Using the Python interface
If you built the code into a library, then you can call it from python. For example:
from pyGPGOMEA import GPGOMEARegressor as GPGR
from sklearn.datasets import load_boston
import numpy as np
X, y = load_boston(return_X_y=True)
model = GPGR( gomea=True, ims='5_1', generations=10, seed=42 )
model.fit(X, y)
print 'Model found:', model.get_model()
print 'RMSE:', np.sqrt( np.mean( np.square( model.predict(X) - y ) ) )
Take a look at test.py
for more details.
Datasets
For the C++ executable, datasets must be organized as follows. Each row is an example, and each column is a feature, with exception for the last column, which is the target variable. Values should be separated by spaces.
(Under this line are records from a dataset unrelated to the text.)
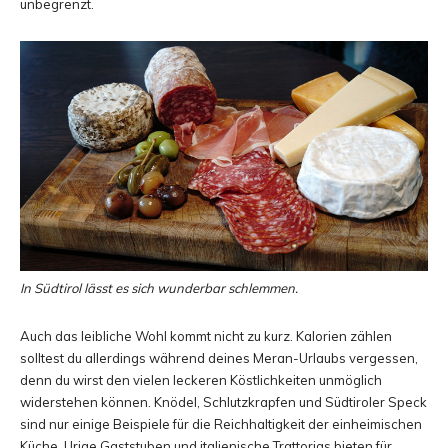
unbegrenzt.
In Südtirol lässt es sich wunderbar schlemmen.
Auch das leibliche Wohl kommt nicht zu kurz. Kalorien zählen
solltest du allerdings während deines Meran-Urlaubs vergessen,
denn du wirst den vielen leckeren Köstlichkeiten unmöglich
widerstehen können. Knödel, Schlutzkrapfen und Südtiroler Speck
sind nur einige Beispiele für die Reichhaltigkeit der einheimischen
Küche. Urige Gaststuben und italienische Trattorias bieten für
Do not include any textual header. You can find examples at: https://goo.gl/9D2z3b
Output
The file stats_generations.txt
contains information that is logged every generation (iteration) of the algorithm. When the run terminates, an output result.txt
is produced, that also contains the symbolic expression found by GP. These files are not generated when the code is run from Python.